Con Malysh en brazos, Leo entró corriendo en la Segunda Clínica Médica, con Zoya y Raisa a su lado. Habían llegado al hospital corriendo por las calles, arriesgándose a toparse con las patrullas de tanques. Varias torretas los habían seguido, pero ninguna había disparado. La entrada del hospital estaba llena de heridos, algunos apoyados en familiares y amigos, otros tumbados en el suelo. Había sangre en las paredes, sangre en el suelo. En busca de un médico o de una enfermera, Leo vio agitarse una bata blanca. Se echó hacia delante. El médico estaba rodeado de pacientes, incapaz de ofrecer más de un par de segundos a cada uno. Examinaba sus heridas y sólo mandaba al interior del recinto a los más necesitados. Los demás se quedaban en el pasillo.
Leo esperó en el corro la evaluación del médico. Cuando llegó por fin hasta Malysh, el médico le tocó la cara, palpó su frente. Su respiración se había debilitado. Tenía la piel pálida. Leo había utilizado la camisa de Malysh para hacer presión en la herida. La prenda estaba empapada de sangre. El médico le retiró la camisa y se aproximó. Tocó con los dedos los lados del profundo corte y lo abrió. La sangre rezumó. Examinó la espalda del chico y vio que no había orificio de salida. Por vez primera, el médico miró a Leo. No dijo nada. Meneó casi imperceptiblemente la cabeza. Pasó al siguiente. Zoya le cogió el brazo a Leo.
—¿Por qué no lo ayudan?
Leo había sido soldado, había visto heridas como ésa. La sangre era negra. La metralla había penetrado en el hígado de Malysh. En el campo de batalla no había esperanzas de sobrevivir. En aquel hospital las condiciones no eran mucho mejores. No podían hacer nada.
—¿Por qué no lo tratan?
Leo no podía decir nada.
Zoya se metió a empujones entre la multitud, le cogió del brazo al médico y lo intentó traer de vuelta hacia Malysh. Las demás personas la reprendieron. Pero no lo soltó hasta que la empujaron y le gritaron. Zoya se desplomó y se perdió entre las piernas de la gente. Raisa la levantó.
—¿Por qué no le ayudan?
Zoya rompió a llorar y puso las manos sobre la cara de Malysh. Miró fijamente a Leo, con los ojos rojos, y le imploró:
—Por favor, Leo, por favor, haré todo lo que quieras. Seré tu hija, seré feliz. No dejes que muera.

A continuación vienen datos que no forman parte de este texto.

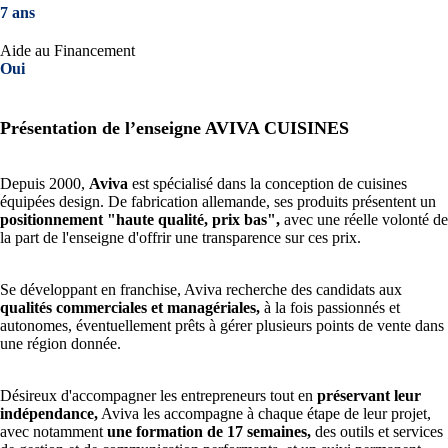
7 ans
Aide au Financement
Oui
Présentation de l’enseigne AVIVA CUISINES
Depuis 2000,
Aviva
est spécialisé dans la conception de cuisines
équipées design. De fabrication allemande, ses produits présentent un
positionnement "haute qualité, prix bas",
avec une réelle volonté de
la part de l'enseigne d'offrir une transparence sur ces prix.
Se développant en franchise, Aviva recherche des candidats aux
qualités commerciales et managériales,
à la fois passionnés et
autonomes, éventuellement prêts à gérer plusieurs points de vente dans
une région donnée.
Désireux d'accompagner les entrepreneurs tout en
préservant leur
indépendance,
Aviva les accompagne à chaque étape de leur projet,
avec notamment
une formation de 17 semaines,
des outils et services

Los labios de Malysh se movieron. Leo bajó la cabeza y escuchó:
—Aquí… no.
Leo llevó a Malysh a la entrada, sorteando a los que llegaban empapados en sangre. Lo sacó por la puerta principal, lejos del vestíbulo, y buscó un lugar donde pudiesen estar solos. En los parterres, donde las plantas estaban muertas y la tierra congelada, Leo se sentó y colocó a Malysh sobre sus piernas. Zoya se sentó junto a él. Le cogió la mano. Raisa permanecía de pie, inquieta, yendo de un lado para otro.
—Quizá pueda encontrar algo para el dolor.
Leo levantó la mirada y negó con la cabeza. Llevaban doce días de conflicto. No debía de quedar nada en la clínica.
Malysh estaba tranquilo, somnoliento. Se le abrían y cerraban los ojos. Miró a Raisa.
—Sé que…
Su voz era apenas perceptible. Incapaz de oír, Raisa se sentó junto a él. Malysh prosiguió:
—Fraera mintió… Sé que… no eres… mi madre.
—No hay nada que hubiese podido desear más que ser tu madre.
—A mí me habría gustado… ser tu hijo.
Malysh cerró los ojos y giró la cabeza, que quedó en reposo sobre Zoya. Ella se tumbó junto a él, con la cabeza pegada a la suya, como si estuviesen a punto de dormirse. Lo rodeó con el brazo y le susurró:
—¿Te he hablado de la granja en la que vamos a vivir?
Malysh no contestó. No abrió los ojos.
—Está cerca de un bosque, lleno de frutos y setas. Hay un río, y en verano nadaremos… Vamos a ser muy felices juntos.